Au même instant on lui apporta son vin ; il en avala un verre et reprit le journal, puis, tout d’un coup :

« À la petite Catherine Nickleby ! cria une voix derrière lui.

— Je ne m’étais pas trompé, murmura Nicolas ; et le journal lui tomba des mains ; oui, c’est bien l’homme que j’avais supposé.

— Puisqu’on n’a pas accepté sa santé tout à l’heure, dit la voix, parce que le vin n’était pas frais, nous allons cette fois lui offrir notre premier verre de ce nouveau flacon : « À la petite Catherine Nickleby !

À la petite Catherine Nickleby ! » répétèrent les trois autres ; et les verres furent vidés à l’instant.

Vivement excité par l’insolence et le ton des gens qui se permettaient de prononcer ainsi sans façon le nom de sa sœur dans un lieu public, Nicolas prit feu d’abord, mais il se contint par réflexion avec beaucoup de peine, et ne tourna même pas la tête.

« La petite gueuse ! dit la même voix, c’est bien une vraie Nickleby, la digne nièce de son oncle Ralph. Elle refuse pour se faire prier. C’est comme lui : pour en attraper quelque chose, il faut le traquer à la piste, et si l’argent en paraît doublement agréable, le marché en devient doublement onéreux ; car vous êtes impatient, et lui, il ne l’est pas. C’est une ruse infernale.

— Une ruse infernale ! » répétèrent les voix.

Nicolas tremblait de peur que le bruit fait par les deux vieux messieurs, pour se lever de table et s’en aller, ne lui fît perdre un mot de cette conversation pour lui si palpitante. Mais elle ne fut reprise qu’après leur départ, et cette fois sans réserve.
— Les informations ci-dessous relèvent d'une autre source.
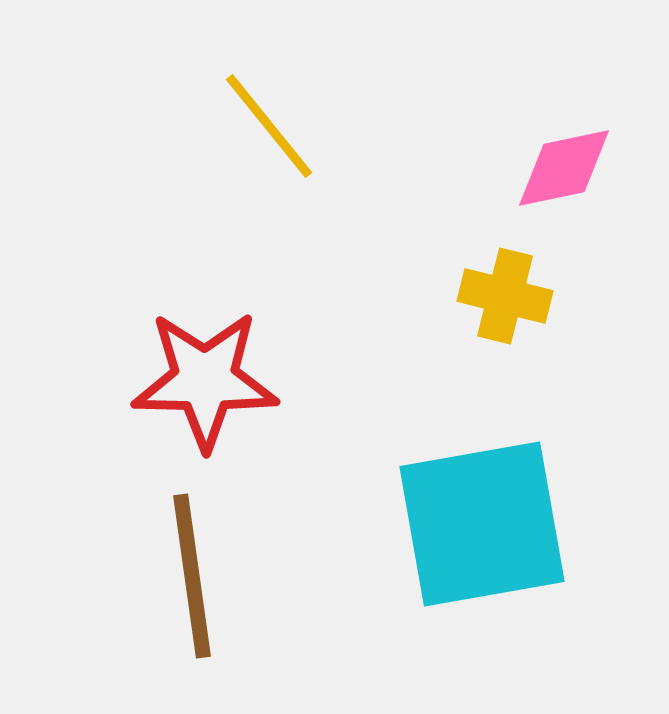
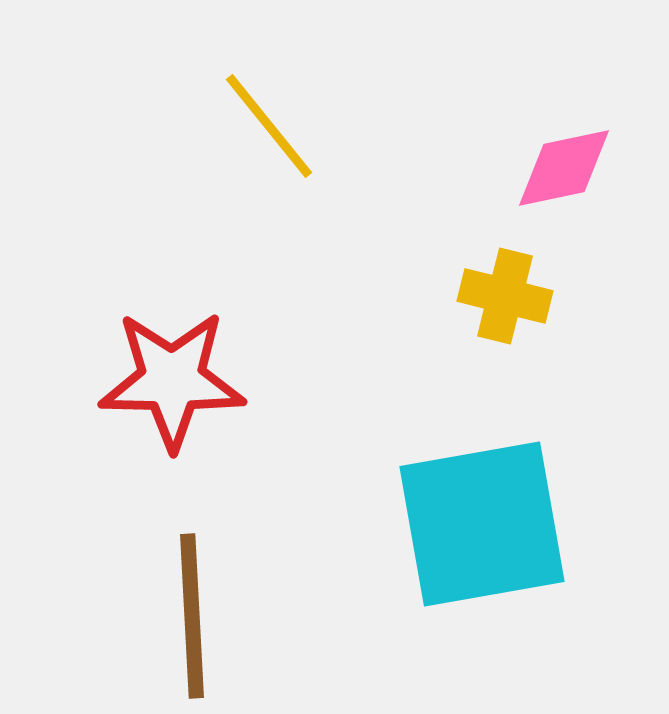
red star: moved 33 px left
brown line: moved 40 px down; rotated 5 degrees clockwise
« Je crains, dit le plus jeune des quatre, que la vieille femme n’en soit devenue jalouse et ne l’ait mise sous clef. Cela me fait cet effet-là, je vous assure.

— Eh bien, si elles se disputent, et que la petite Nickleby s’en retourne chez sa mère, tant mieux, dit le premier interlocuteur. Je fais tout ce que je veux de la vieille dame ; elle croira tout ce que je lui dirai.